Handling obstacles in goal-oriented requirements engineering

Abstract
Requirements engineering is concerned with the elicitation of high-level goals to be achieved by the envisioned system, the refinement of such goals and their operationalization into specifications of services and constraints and the assignment of responsibilities for the resulting requirements to agents such as humans, devices and software. Requirements engineering processes often result in goals, requirements, and assumptions about agent behavior that are too ideal; some of them are likely not to be satisfied from time to time in the running system due to unexpected agent behavior. The lack of anticipation of exceptional behaviors results in unrealistic, unachievable, and/or incomplete requirements. As a consequence, the software developed from those requirements will not be robust enough and will inevitably result in poor performance or failures, sometimes with critical consequences on the environment.

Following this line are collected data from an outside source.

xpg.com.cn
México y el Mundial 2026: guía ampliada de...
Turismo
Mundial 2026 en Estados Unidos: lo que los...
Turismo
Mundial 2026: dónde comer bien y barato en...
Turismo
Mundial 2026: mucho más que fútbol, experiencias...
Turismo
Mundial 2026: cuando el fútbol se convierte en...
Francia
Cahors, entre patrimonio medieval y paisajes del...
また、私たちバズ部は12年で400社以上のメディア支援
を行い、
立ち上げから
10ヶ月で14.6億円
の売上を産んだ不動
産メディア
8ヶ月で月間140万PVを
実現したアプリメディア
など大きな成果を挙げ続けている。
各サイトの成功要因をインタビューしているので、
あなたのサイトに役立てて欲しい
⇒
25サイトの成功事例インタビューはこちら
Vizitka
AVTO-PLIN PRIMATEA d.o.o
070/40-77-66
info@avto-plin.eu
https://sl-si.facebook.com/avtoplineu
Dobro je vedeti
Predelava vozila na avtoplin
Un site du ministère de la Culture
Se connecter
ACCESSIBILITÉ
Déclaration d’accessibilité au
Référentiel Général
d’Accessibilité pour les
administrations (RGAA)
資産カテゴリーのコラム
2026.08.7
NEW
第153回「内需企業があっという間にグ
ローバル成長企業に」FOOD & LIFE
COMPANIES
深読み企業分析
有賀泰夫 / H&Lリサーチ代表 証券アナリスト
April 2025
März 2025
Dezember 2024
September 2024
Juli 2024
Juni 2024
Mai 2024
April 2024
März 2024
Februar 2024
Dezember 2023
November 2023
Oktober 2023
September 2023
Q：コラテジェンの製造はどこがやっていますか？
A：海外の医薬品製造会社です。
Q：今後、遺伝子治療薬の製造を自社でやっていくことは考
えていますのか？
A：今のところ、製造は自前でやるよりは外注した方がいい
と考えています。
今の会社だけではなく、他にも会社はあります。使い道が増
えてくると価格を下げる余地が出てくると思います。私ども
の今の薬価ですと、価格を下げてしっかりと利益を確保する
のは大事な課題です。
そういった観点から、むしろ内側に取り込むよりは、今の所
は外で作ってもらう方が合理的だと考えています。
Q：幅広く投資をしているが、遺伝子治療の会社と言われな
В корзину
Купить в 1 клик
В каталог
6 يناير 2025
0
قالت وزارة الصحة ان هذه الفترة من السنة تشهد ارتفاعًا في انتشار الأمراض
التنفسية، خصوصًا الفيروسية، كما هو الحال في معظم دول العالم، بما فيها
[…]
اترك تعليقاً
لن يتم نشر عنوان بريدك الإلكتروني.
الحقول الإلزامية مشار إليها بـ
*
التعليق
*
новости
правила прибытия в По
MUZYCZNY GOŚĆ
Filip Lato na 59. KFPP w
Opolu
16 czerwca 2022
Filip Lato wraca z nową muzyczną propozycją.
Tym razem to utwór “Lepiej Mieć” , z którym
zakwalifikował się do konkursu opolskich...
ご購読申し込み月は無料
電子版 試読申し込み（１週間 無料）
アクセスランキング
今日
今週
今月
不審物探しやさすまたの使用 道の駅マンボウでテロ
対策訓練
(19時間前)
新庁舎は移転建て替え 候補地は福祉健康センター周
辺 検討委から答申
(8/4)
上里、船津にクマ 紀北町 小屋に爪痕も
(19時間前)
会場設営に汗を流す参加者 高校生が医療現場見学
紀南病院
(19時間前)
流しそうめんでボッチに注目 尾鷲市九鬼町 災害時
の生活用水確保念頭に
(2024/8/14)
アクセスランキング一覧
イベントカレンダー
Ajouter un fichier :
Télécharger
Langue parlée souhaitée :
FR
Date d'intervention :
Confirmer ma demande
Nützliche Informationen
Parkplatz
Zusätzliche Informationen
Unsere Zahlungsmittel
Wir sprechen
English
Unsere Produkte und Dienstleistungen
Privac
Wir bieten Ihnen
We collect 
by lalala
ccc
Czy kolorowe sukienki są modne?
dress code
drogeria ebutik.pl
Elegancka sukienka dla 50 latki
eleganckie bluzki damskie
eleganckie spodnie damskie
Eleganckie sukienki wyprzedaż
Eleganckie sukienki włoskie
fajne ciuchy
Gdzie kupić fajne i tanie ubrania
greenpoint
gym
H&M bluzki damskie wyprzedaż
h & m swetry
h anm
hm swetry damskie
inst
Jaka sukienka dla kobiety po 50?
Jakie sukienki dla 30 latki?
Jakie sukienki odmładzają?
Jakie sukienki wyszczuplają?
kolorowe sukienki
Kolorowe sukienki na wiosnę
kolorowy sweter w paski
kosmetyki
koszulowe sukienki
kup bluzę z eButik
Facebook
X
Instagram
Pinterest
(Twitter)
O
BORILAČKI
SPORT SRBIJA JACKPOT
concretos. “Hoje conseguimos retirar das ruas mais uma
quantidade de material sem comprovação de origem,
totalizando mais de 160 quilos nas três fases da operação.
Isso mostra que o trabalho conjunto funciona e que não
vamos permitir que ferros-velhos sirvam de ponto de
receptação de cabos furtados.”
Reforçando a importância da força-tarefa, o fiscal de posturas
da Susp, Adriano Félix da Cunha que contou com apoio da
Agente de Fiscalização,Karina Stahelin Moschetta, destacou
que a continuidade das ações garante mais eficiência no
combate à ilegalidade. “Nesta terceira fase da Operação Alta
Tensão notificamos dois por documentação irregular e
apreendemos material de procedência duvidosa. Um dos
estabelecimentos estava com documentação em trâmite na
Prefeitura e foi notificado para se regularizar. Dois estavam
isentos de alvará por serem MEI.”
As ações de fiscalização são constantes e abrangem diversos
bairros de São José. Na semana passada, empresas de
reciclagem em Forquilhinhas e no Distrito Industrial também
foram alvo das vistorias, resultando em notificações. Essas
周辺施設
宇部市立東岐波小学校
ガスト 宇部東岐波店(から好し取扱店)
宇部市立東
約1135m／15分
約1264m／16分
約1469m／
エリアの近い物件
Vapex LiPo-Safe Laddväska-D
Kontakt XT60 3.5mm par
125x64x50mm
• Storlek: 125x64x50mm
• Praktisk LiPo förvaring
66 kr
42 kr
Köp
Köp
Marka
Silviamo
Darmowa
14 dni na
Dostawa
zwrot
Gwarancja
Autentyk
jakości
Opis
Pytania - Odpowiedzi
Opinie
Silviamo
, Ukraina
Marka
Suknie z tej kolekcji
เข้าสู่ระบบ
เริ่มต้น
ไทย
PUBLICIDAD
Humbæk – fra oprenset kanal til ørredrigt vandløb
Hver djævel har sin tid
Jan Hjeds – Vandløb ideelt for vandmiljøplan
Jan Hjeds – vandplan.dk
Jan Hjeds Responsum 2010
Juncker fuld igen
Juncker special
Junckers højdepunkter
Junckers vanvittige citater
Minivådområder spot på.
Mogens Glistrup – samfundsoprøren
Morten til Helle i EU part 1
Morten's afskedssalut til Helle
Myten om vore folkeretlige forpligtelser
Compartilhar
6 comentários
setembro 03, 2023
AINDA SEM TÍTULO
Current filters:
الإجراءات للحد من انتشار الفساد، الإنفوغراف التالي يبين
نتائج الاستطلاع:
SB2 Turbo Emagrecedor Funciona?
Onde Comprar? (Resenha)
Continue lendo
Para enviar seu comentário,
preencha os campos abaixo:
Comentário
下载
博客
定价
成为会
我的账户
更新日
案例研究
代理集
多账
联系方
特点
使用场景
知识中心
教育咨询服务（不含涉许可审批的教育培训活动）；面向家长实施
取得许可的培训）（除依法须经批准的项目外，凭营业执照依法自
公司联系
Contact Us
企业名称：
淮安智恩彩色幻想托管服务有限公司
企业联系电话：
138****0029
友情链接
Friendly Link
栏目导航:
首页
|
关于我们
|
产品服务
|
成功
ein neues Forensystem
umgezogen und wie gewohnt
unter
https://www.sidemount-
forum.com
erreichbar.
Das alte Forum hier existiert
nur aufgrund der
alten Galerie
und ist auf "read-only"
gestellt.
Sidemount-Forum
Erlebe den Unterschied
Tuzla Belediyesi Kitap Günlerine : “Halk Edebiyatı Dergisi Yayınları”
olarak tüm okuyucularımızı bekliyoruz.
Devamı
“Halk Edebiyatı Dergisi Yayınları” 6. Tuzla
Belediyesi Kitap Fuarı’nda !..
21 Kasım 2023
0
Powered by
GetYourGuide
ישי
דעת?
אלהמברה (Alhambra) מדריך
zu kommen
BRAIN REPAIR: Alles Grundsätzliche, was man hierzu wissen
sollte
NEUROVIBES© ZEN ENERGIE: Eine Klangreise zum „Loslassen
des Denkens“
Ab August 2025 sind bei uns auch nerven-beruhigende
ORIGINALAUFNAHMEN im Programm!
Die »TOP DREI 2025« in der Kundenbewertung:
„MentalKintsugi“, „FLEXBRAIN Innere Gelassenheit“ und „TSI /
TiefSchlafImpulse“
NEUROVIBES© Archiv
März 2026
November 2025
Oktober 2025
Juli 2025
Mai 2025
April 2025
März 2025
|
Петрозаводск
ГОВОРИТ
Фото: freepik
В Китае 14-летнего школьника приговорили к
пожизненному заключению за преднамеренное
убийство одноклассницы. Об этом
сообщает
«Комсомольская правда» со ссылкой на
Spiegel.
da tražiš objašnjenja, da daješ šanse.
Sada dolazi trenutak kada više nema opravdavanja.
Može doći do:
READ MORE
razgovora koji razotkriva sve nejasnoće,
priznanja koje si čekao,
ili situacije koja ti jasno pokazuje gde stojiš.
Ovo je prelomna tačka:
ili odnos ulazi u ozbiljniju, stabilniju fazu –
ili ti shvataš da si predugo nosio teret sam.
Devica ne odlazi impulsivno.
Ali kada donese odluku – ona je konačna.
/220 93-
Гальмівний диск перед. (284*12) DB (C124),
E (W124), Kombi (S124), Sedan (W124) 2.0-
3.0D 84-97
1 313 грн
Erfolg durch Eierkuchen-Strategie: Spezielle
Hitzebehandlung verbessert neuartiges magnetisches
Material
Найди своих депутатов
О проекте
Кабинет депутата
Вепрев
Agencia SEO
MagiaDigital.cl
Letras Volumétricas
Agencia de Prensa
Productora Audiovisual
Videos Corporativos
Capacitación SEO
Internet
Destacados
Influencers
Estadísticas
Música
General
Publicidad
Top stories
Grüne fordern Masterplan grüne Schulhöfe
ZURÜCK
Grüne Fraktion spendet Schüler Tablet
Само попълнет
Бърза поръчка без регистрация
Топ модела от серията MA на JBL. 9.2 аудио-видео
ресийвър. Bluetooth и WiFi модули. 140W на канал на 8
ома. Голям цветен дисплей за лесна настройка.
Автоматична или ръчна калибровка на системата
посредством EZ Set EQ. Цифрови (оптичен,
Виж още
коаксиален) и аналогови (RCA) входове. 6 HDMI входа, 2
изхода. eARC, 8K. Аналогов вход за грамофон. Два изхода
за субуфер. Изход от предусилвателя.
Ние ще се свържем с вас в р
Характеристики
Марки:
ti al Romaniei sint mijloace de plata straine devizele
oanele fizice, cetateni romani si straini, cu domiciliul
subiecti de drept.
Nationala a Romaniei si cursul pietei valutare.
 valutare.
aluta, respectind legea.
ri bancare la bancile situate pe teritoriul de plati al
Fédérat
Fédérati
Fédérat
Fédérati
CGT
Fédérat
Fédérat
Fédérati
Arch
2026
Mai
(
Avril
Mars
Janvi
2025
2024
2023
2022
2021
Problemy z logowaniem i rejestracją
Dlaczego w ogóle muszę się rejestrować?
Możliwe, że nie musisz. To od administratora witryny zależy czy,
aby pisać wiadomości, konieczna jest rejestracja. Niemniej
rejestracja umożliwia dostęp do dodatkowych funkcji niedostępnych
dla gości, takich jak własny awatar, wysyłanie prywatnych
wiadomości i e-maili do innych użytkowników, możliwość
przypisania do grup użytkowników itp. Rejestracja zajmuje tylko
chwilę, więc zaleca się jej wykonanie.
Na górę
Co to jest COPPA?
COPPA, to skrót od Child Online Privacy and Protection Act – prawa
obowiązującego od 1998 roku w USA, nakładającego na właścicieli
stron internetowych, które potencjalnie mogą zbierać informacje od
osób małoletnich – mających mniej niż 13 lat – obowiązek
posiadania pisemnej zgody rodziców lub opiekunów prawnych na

This paper presents formal techniques for reasoning about obstacles to the satisfaction of goals, requirements, and assumptions elaborated in the requirements engineering process. The techniques are based on a temporal logic formalization of goals and domain properties; they are integrated into an existing method for goal-oriented requirements elaboration with the aim of deriving more realistic, complete, and robust requirements specifications. A key principle is to handle exceptions at requirements engineering time and at the goal level, so that more freedom is left for resolving them in a satisfactory way. The various techniques proposed are illustrated and assessed in the context of a real safety-critical system.